GM: “True. But I’m sure a dance degree is still worth a lot, for them to offer it. Though I’m surprised you’re not doing a STEM major, if you’re going into skincare…?”

“Dermatologists are doctors, right?”

Celia: “They are. I’m doing esthetics. It’s a little different. Trade school.”

GM: “Oh. And you’re still going to Tulane?” Dani sounds surprised.

Celia: “Well, dance isn’t a super demanding major. Just the gen eds.”

GM: “Oh, I guess that makes sense. I mean, you have to try not to get a good grade in dance classes.”

Celia: “You really, really do.”

“Although.”

GM: “At least at your mom’s, anyway, I dunno if it’s harder in college?”

Celia: “There was this girl in my class who was, um, kind of rude to the instructor, and said something about how being a cheerleader made her really good at dance, and then started kind of making fun of some of the other dancers, so that was awkward. She didn’t last long.”

GM: “Oh, wow. That is really arrogant.”

Celia: “Little bit, yeah.”

GM: “But, yeah. Dance is a fun class. Or major, I bet. It’s an easy ‘A’, you don’t have to study anything, and you get to move around after all that sitting and lecturing.”

Celia: “We have performances to do and shows to see, but it’s nothing like writing essays and taking tests. Definitely an easy ‘A’.”

GM: “And I bet your mom’s always asking about it or wanting to practice dance moves with you, so that must be a lot of fun to get to do together.”

“That’s how it is here. Stephen isn’t even in law school yet and he and Dad are just talking about law-related stuff all the time. Constantly.”

Celia: “That sounds like it might be a little… exclusive.”

GM: “Well, he knows what he wants to do. Dad’s thrilled over it. Really proud of him. We’ve had a lawyer in the family every generation going back forever.”

Celia: “Sure, but there’s more to life than law.”

GM: “Oh, sure. He talks about you a lot, too.”

Celia: “Does he?” Celia finds herself blushing.

GM: “He’s really sweet! It’s nothing bad,” Dani assures.

“Lot of good things. He’s really… just really into you.”

Celia: “I’m really into him, too.”

She can’t quite keep the smile off her face.

GM: Speak of the devil, and he’ll appear.

“All right, dinner’s ready,” Stephen tells the two.

Celia: Uh oh. She hopes he didn’t hear what she’d just said about him.

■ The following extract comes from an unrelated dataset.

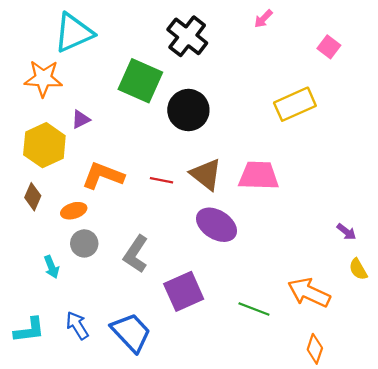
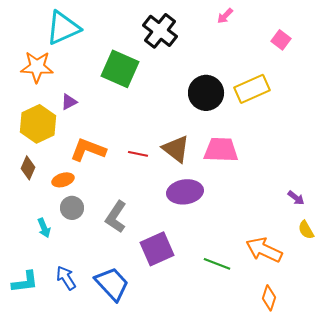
black circle: (188, 110) -> (206, 93), moved
purple ellipse: (217, 225) -> (185, 192), turned -40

GM: Her boyfriend just smiles at her.

Maybe she should.

“We’re having chicken and dumplings,” he starts as they walk back to the dining room. “We’d actually made dessert, too, so I guess with your pie we’ll have two.”

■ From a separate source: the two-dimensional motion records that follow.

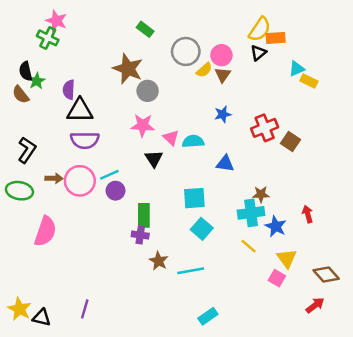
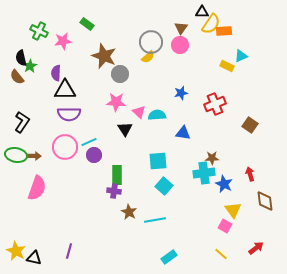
pink star: (56, 21) -> (63, 41), moved, turned -30
green rectangle: (145, 29) -> (87, 24), moved
black triangle: (258, 53) -> (202, 12), moved, turned 40
yellow semicircle: (204, 70) -> (148, 57), moved
brown triangle: (223, 75) -> (181, 28), moved
yellow rectangle: (309, 81) -> (227, 66), moved
brown square: (290, 141) -> (250, 125), moved
brown arrow: (54, 178) -> (34, 156), moved
yellow line: (249, 246) -> (221, 254), moved
brown diamond: (326, 274) -> (265, 201), moved, turned 35

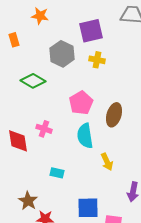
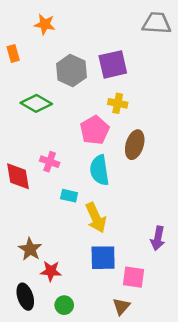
purple square: (91, 31) -> (113, 64), moved
yellow cross: (97, 60) -> (118, 103), moved
yellow arrow: (107, 162) -> (96, 218), moved, size x1.4
cyan rectangle: (57, 173) -> (69, 196), moved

Perhaps it’s premature to already call this dinner a success, but at least hymen kits haven’t come up.


Monday evening, 15 December 2008

Celia: Celia hadn’t known what to wear.

It’s a weird question to ask the Internet, isn’t it, ‘what do I wear to meet my dad who I’ve never spoken to also he raped my mom and he’s apparently a little sleazy.’ She hadn’t asked Emily, either, since Emily had threatened to lock her out of the room in just her underwear if she ever asked what to wear again. Also Emily doesn’t know, and Celia doesn’t plan on telling her. A girl’s relationship with her dad is between her and her dad.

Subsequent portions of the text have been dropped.